TLDR
- CNBC’s Jim Cramer sees parallels between OpenAI’s current situation and the 2000 tech bubble collapse
- Sam Altman’s “code red” alert focuses on Google Gemini 3 potentially overtaking ChatGPT in user numbers
- OpenAI’s debt burden prevents it from competing financially with tech giants like Microsoft, Amazon, and Alphabet
- The company has paused work on multiple projects including AI advertising tools and the Pulse assistant
- Cramer points to two possible fixes: settling with The New York Times or getting more funding from Microsoft
Jim Cramer has raised alarms about OpenAI’s business model. The CNBC personality sees troubling similarities between the AI company and the tech excess that ended in 2000.
During Thursday’s “Squawk on the Street,” Cramer outlined his concerns. He believes the current AI hype mirrors the internet mania from a quarter century ago.
The tech-heavy Nasdaq peaked in March 2000. Over the following 30 months, it dropped nearly 80% before hitting bottom in October 2002.
Recovery took 15 years. The index didn’t return to those 2000 highs until 2015.

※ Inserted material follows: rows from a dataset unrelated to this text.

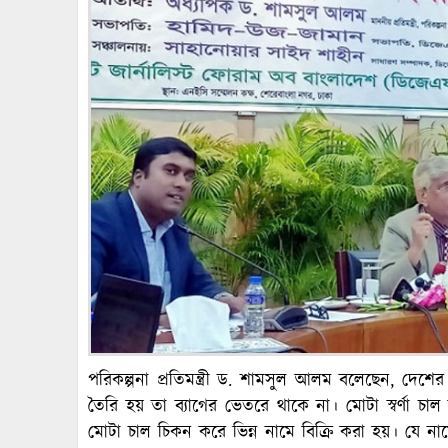
পরিকল্পনা প্রতিমন্ত্রী ড. শামসুল আলম বলেছেন, দেশে
তৈরি হয় তা ব্যাগের ভেতরে থাকে না। মোটা স্বর্ণা চ
মোটা চাল চিকন করে ভিন্ন নামে বিক্রি করা হয়। যে না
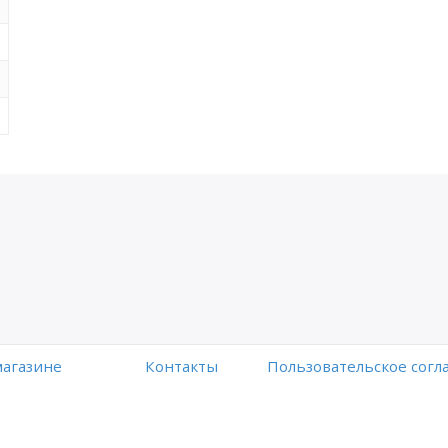
магазине
Контакты
Пользовательское сог
Работает на платформе
Digiseller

Cramer describes OpenAI as embodying everything risky about today’s AI investments. He questions whether the company’s strategy of making large bets with borrowed money will succeed.
Google Threat Sparks Internal Crisis
Sam Altman recently issued a “code red” warning to OpenAI staff. The alert came after data suggested Google’s Gemini 3 might be closing the gap with ChatGPT.
Cramer explains this isn’t about technical superiority. Both AI models make mistakes. The real battle is over user loyalty and market share.
Google’s advantage lies in accessibility. Gemini 3 integrates seamlessly with Google’s existing products. Users already trust the Google brand.
If November metrics show Gemini surpassing ChatGPT, Cramer warns the market could tip decisively. In his view, this sector may only support one dominant winner.
OpenAI has responded by pumping the brakes on several initiatives. The company shelved plans for advertising revenue streams. Work on consumer-facing AI agents has stalled. Development of Pulse, a planned personal assistant, has stopped.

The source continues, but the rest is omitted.